However, there can still be special cases: ``pickle`` may incorporate
non-deterministic values. In this case, there are three remedies:

- If you can tweak the definition of the class, add a method called
  ``__getfrozenstate__`` which returns a deterministic snapshot of the
  state. This takes precedence over the Pickle protocol, if it is defined.

  >>> class Greeter:
  ...     def __init__(self, greeting):
  ...         self.greeting = greeting
  ...     def greet(self, name):
  ...         print(self.greeting + " " + name)
  ...     def __getfrozenstate__(self):
  ...         return self.greeting
  ... 
  >>> pprint(freeze(Greeter("hello")))
  ((frozenset({'Greeter',
               (('__getfrozenstate__',
                 (('__getfrozenstate__', None, b'|\x00j\x00S\x00'),)),
                ('__init__', (('__init__', None, b'|\x01|\x00_\x00d\x00S\x00'),)),
                ('greet',
                 (('greet',
                   None,
                   ' ',
                   b't\x00|\x00j\x01d\x01\x17\x00|\x01\x17\x00\x83\x01'
                   b'\x01\x00d\x00S\x00'),)))}),
    ('builtins', 'object')),
   'hello')

- Otherwise, you can ignore certain attributes by changing the
  configuration.

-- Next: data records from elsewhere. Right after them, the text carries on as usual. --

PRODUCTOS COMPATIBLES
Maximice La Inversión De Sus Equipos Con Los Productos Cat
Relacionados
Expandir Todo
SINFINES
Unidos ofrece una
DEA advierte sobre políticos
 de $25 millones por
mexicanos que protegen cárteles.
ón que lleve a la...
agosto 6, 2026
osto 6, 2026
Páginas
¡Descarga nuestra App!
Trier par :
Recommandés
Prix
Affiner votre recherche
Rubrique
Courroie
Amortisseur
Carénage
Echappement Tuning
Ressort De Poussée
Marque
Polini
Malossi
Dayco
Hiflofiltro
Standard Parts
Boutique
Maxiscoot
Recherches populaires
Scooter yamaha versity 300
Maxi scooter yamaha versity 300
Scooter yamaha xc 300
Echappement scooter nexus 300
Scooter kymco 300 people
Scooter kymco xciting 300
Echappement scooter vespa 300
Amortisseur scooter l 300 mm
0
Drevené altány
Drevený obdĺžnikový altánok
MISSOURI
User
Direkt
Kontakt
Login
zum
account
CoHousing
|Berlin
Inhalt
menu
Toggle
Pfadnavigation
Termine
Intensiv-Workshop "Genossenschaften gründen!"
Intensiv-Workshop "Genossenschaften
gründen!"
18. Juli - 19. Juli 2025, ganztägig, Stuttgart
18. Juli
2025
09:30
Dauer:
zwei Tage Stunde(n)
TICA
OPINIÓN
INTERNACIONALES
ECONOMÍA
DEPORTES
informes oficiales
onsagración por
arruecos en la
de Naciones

See the source code of ``charmonium/freeze/config.py`` for more
  details.

  >>> class Greeter:
  ...     def __init__(self, greeting):
  ...         self.greeting = greeting
  ...     def greet(self, name):
  ...         print(self.greeting + " " + name)
  ... 
  >>> config = Config(use_hash=False)
  >>> config.ignore_attributes.add(("__main__", "Greeter", "greeting"))
  >>> pprint(freeze(Greeter("hello"), config))
  (((frozenset({'Greeter',
                (('__init__',
                  (('__init__', None, b'|\x01|\x00_\x00d\x00S\x00'),)),
                 ('greet',
                  (('greet',
                    None,
                    ' ',
                    b't\x00|\x00j\x01d\x01\x17\x00|\x01\x17\x00\x83\x01'
                    b'\x01\x00d\x00S\x00'),)))}),
     ('builtins', 'object')),),
   (),
   b'copyreg.__newobj__')

  Note that ``'hello'`` is not present in the frozen object any more.

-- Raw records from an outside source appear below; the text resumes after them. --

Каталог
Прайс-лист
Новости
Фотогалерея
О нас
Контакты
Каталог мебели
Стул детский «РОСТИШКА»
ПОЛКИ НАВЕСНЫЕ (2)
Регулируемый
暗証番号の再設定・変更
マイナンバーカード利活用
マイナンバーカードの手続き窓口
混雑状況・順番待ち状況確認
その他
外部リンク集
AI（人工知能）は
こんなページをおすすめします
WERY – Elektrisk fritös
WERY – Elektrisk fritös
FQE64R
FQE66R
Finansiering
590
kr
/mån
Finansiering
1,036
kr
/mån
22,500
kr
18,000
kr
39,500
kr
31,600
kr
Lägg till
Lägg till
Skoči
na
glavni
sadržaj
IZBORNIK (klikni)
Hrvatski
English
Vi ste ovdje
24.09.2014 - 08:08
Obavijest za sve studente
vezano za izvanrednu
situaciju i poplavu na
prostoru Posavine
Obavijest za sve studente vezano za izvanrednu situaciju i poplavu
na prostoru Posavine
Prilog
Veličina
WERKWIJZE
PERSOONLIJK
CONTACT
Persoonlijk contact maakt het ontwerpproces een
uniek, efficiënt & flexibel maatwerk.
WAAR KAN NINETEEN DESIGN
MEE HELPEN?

- If you cannot tweak the definition of the class or monkeypatch a
  ``__getfrozenstate__`` method, you can still register `single dispatch
  handler`_ for that type:

  .. _`single dispatch handler`: https://docs.python.org/3/library/functools.html#functools.singledispatch

  >>> from typing import Hashable, Optional, Dict, Tuple
  >>> from charmonium.freeze import _freeze_dispatch, _freeze
  >>> @_freeze_dispatch.register(Greeter)
  ... def _(
  ...         obj: Greeter,
  ...         config: Config,
  ...         tabu: Dict[int, Tuple[int, int]],
  ...         level: int,
  ...         index: int,
  ...     ) -> Tuple[Hashable, bool, Optional[int]]:
  ...     # Type annotations are optional.
  ...     # I have included them here for clarity.
  ... 
  ...     # `tabu` is for object cycle detection. It is handled for you.
  ...     # `level` is for logging and recursion limits. It is incremented for you.
  ...     # `index` is the "birth order" of the children.
  ...     frozen_greeting = _freeze(obj.greeting, config, tabu, level, 0)
  ... 
  ...     return (
  ...         frozen_greeting[0],
  ...         # Remember that _freeze returns a triple;
  ...         # we are only interested in the first element here.
  ... 
  ...         False,
  ...         # Whether the obj is immutable
  ...         # If the obj is immutable, it's frozen value need not be recomputed every time.
  ...         # This is handled for you.
  ... 
  ...         None,
  ...         # The depth of references contained here or None
  ...         # Currently, this doesn't do anything.
  ...     )
  ... 
  >>> freeze(Greeter("Hello"))
  'Hello'

----------------
Dictionary order
----------------

As of Python 3.7, dictionaries "remember" their insertion order. As such,

>>> freeze({"a": 1, "b": 2})
(('a', 1), ('b', 2))
>>> freeze({"b": 2, "a": 1})
(('b', 2), ('a', 1))

This behavior is controllable by ``Config.ignore_dict_order``, which emits a ``frozenset`` of pairs.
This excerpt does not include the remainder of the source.